Re: do I need to override the equals() method?

From:
Lew <noone@lewscanon.com>
Newsgroups:
comp.lang.java.programmer
Date:
Sat, 04 Apr 2009 14:12:22 -0400
Message-ID:
<gr87u6$c1l$1@news.albasani.net>
Mike Schilling wrote:

Lew wrote:

NetBeans has this feature also. Alt-Insert, "equals() and
hashCode()", checkbox the desired fields, shows side by side the
checkboxes for each method so you can do what Mike likes.
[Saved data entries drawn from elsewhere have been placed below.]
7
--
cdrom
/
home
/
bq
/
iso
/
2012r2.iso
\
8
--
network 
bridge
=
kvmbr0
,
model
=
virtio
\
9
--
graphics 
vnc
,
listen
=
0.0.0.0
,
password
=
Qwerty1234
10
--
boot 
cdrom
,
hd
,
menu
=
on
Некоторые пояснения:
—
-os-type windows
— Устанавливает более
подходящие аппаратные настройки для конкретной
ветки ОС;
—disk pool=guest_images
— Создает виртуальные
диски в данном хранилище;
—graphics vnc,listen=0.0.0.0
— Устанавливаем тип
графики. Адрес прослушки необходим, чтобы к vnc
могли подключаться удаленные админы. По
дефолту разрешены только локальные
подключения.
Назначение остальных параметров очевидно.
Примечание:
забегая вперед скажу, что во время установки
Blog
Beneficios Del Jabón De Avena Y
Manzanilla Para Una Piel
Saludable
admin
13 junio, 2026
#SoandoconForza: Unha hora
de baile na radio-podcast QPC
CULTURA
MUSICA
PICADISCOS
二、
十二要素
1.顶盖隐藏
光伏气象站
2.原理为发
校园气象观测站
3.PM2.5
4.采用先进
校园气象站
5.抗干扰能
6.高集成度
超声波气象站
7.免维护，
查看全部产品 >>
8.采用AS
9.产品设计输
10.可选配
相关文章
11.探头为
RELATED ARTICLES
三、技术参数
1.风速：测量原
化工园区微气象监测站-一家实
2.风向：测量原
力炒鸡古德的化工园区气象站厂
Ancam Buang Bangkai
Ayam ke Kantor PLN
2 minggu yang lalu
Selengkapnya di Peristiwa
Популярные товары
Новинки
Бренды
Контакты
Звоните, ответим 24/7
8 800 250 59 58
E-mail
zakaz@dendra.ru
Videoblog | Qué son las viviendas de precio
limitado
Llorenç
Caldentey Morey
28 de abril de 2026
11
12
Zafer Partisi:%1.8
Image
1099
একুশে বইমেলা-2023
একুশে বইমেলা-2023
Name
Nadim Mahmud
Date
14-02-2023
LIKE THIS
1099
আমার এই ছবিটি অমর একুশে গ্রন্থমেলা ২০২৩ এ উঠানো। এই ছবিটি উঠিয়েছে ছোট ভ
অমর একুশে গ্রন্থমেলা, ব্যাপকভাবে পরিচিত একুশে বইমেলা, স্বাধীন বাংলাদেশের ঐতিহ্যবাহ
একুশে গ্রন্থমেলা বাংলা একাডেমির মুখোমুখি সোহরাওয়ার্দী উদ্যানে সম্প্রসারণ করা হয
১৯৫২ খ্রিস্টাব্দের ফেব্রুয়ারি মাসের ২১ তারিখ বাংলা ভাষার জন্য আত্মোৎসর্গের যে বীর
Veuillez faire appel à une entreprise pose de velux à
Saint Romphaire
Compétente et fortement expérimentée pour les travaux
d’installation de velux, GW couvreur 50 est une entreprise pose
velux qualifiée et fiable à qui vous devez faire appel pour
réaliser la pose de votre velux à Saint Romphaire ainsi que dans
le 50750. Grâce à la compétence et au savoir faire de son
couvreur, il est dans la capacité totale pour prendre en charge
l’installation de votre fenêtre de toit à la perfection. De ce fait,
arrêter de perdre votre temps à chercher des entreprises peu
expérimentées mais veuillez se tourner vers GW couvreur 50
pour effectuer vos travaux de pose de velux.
For a class 'Foonteger' with a single 'BigInteger' field 'value'
(checkbox checked) it inserted:
--------------------------------
    @Override
    public boolean equals( Object obj )
    {
        if ( obj == null )
        {
            return false;
        }
        if ( getClass() != obj.getClass() )
        {
            return false;
        }
        final Foonteger other = (Foonteger) obj;
        if ( this.value != other.value &&
                (this.value == null || !this.value.equals(
        other.value )) ) {
            return false;
        }
        return true;
    }

    @Override
    public int hashCode()
    {
        int hash = 7;
        return hash;
    }
--------------------------------

Not my favorite implementation, but sufficient.


The hash is always 7? Yes, that doesn't break anything, but ...


Yeah, that bothers me, too.

IntelliJ (4.5, which is a bit long in the tooth) gives

    public boolean equals(Object o)
    {
        if (this == o) return true;
        if (!(o instanceof Foonteger)) return false;

        final Foonteger foonteger = (Foonteger) o;

        if (value != null ? !value.equals(foonteger.value) :
foonteger.value != null) return false;

        return true;
    }

    public int hashCode()
    {
        return (value != null ? value.hashCode() : 0);
    }

That is, IntelliJ gives a far better hash function, and the two
disagree about equals() appplied tio subclasses.


The trouble with applying 'equals()' to subclasses is that it breaks symmetry.